TASK DESCRIPTION
If a line in the entries below includes "good", show that line.

********

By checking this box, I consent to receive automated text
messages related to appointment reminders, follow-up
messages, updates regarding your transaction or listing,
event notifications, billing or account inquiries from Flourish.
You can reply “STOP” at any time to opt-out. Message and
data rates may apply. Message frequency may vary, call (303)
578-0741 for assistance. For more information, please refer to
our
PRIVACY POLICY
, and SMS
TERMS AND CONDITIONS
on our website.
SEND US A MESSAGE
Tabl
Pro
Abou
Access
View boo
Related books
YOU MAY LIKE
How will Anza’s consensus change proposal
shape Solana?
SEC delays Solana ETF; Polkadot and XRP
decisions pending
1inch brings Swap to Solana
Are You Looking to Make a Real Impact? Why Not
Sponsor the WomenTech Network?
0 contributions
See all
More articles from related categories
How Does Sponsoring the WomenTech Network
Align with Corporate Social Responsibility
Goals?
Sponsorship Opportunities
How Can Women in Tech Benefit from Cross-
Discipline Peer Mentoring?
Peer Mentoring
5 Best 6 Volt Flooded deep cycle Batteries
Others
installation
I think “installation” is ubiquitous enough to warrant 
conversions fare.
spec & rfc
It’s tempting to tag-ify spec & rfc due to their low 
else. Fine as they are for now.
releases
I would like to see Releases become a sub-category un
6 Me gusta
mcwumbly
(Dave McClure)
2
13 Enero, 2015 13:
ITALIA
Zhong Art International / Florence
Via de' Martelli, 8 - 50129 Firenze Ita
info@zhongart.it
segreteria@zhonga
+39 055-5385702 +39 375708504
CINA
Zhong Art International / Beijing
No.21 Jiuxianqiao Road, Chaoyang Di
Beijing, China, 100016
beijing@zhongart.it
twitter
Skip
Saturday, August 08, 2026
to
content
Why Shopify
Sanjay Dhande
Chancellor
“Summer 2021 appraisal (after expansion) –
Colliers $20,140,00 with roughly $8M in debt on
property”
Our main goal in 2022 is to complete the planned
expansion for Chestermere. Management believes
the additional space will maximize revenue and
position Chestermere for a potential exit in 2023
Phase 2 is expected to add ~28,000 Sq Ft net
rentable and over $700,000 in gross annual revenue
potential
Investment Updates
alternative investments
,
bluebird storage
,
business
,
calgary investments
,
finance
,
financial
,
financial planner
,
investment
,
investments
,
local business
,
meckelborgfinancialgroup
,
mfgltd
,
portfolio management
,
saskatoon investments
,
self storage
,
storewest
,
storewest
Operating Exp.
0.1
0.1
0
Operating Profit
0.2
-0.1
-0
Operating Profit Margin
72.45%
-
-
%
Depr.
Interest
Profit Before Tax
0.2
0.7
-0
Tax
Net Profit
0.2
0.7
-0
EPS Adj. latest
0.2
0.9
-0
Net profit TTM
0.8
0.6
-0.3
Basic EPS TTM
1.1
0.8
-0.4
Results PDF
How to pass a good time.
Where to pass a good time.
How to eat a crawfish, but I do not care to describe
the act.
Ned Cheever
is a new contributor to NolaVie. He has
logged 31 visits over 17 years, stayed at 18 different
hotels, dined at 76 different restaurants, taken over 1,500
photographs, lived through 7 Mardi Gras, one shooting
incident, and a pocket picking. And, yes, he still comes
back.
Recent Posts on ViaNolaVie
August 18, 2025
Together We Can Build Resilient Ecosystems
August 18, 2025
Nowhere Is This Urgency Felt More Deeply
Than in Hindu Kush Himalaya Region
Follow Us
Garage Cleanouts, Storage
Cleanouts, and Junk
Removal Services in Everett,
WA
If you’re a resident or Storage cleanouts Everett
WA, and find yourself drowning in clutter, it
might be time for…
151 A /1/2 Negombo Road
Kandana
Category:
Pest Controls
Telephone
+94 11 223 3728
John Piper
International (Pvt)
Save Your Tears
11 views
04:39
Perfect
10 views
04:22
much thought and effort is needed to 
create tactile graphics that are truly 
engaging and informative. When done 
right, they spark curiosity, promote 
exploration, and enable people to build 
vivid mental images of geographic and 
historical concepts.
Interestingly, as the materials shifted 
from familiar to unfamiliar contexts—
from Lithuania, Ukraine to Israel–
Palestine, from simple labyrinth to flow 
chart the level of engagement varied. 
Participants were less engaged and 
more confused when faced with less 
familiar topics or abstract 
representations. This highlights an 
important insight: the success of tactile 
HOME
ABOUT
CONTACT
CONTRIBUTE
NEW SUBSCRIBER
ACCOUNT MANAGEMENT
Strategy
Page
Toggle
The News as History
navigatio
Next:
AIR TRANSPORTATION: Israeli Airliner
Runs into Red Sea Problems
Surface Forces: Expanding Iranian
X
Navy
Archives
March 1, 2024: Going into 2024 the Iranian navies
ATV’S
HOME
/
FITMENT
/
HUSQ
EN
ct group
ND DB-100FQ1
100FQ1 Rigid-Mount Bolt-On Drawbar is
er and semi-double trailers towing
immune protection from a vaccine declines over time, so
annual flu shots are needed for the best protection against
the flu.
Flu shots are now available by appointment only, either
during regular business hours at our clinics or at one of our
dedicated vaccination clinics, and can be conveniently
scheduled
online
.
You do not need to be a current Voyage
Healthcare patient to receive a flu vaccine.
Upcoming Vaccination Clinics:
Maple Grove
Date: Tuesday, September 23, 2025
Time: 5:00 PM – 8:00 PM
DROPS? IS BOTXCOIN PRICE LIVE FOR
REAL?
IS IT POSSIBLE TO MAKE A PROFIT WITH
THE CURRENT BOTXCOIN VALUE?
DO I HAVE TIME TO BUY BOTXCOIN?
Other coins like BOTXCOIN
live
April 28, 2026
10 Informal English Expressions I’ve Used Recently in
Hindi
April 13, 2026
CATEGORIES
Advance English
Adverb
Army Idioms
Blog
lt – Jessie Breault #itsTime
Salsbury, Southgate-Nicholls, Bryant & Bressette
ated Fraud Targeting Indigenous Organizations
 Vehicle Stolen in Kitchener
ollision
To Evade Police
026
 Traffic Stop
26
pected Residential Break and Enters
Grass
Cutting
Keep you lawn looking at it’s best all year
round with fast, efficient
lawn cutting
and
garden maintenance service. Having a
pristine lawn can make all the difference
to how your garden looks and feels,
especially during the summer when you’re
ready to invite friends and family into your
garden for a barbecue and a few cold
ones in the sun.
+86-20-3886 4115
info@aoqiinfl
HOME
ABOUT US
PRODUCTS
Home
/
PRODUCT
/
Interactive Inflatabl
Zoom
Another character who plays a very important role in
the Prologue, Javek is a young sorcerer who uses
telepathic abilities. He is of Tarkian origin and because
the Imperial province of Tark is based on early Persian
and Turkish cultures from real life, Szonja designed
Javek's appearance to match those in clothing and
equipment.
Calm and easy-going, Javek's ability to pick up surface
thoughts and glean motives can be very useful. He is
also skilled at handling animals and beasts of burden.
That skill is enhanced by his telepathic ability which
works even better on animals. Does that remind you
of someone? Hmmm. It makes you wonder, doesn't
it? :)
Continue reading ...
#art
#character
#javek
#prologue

********

WORKED SOLUTION
How to pass a good time.
Where to pass a good time.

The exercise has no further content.